Otherwise, it would be more efficient to sort each, and then do a merge that way. But I imagine for most purposes this would be fast enough.

0
cwallenpoole On

A single dictionary approach:

tmp = {}
# add as many as you like into the outermost array.
for outer in [arr1,arr2]:
    for inner in outer:
        start, rest = inner[0], inner[1:]
        # the list if key exists, else create a new list. Append to the result
        tmp[start] = tmp.get(start,[]) + rest

output = []

for k,v in tmp.iteritems():
   output.append([k] + v)

That would be the equivalent of a full outer join (returns data from both sides even if one side is null). If you wanted an inner join, you might change it to this:

tmp = {}
keys_with_dupes = []

for outer in [arr1,arr2]:
    for inner in outer:
        start, rest = inner[0], inner[1:]
        original = tmp.get(start,[])
        tmp[start] = original + rest
        if original:
            keys_with_dupes.append(start)

output = []

for k in keys_with_dupes:
   v = tmp[k]
   output.append([k] + v)
1
jh314 On

You can convert the arrays to a dict, and back again.
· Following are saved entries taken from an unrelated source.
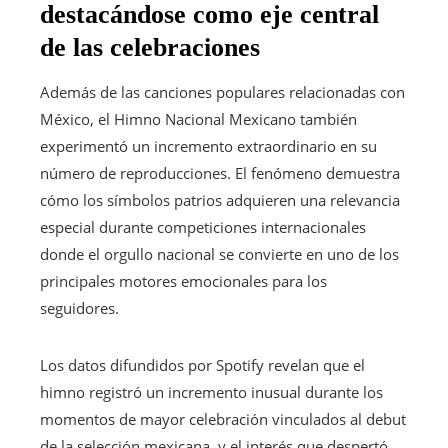
destacándose como eje central
de las celebraciones
Además de las canciones populares relacionadas con
México, el Himno Nacional Mexicano también
experimentó un incremento extraordinario en su
número de reproducciones. El fenómeno demuestra
cómo los símbolos patrios adquieren una relevancia
especial durante competiciones internacionales
donde el orgullo nacional se convierte en uno de los
principales motores emocionales para los
seguidores.
Los datos difundidos por Spotify revelan que el
himno registró un incremento inusual durante los
momentos de mayor celebración vinculados al debut
de la selección mexicana, y el interés que despertó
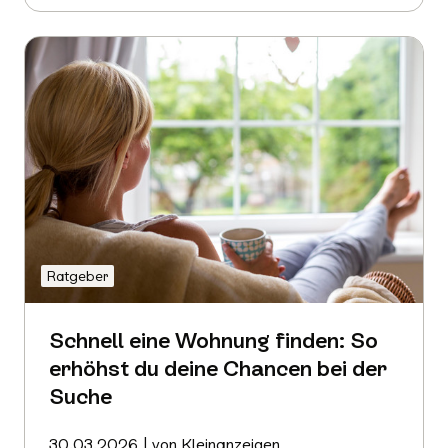
erfahren
Ratgeber
Schnell eine Wohnung finden: So
erhöhst du deine Chancen bei der
Suche
30.03.2026 | von Kleinanzeigen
d1 = dict((x[0],x[1:]) for x in arr1)
d2 = dict((x[0],x[1:]) for x in arr2)
keys = set(d1).union(d2)
n = []
result = dict((k, d1.get(k, n) + d2.get(k, n)) for k in keys)
1
Rao On

Generator function approach, skipping corresponding elements whose dates don't match:

import itertools
def gen(a1, a2):
    for x,y in itertools.izip(a1, a2):
        if x[0] == y[0]:
            ret = list(x)
            ret.extend(y[1:])
            yield ret
        else:
            continue

>>print list(gen(arr1, arr2))
[['2011-10-10', 1, 1, 3, 4]]

But yeah, if possible, organize your data differently.

0
user3212761 On

It may be worth mentioning set data types. as their methods align to the type of problem. The set operators allow you to join sets easily and flexibly with full, inner, outer, left, right joins. As with dictionaries, sets do not retain order, but if you cast a set back into a list, you may then apply an order on the result join. Alternatively, you could use an ordered dictionary.

set1 = set(x[0] for x in arr1)
set2 = set(x[0] for x in arr2)
resultset = (set1 & set2)

This only gets you the union of dates in the original lists, in order to reconstruct arr3 you would need to append the [1:] data in arr1 and arr2 where the dates are in the result set. This reconstruction would not be as neat as using the dictionary solutions above, but using sets is worthy of consideration for similar problems.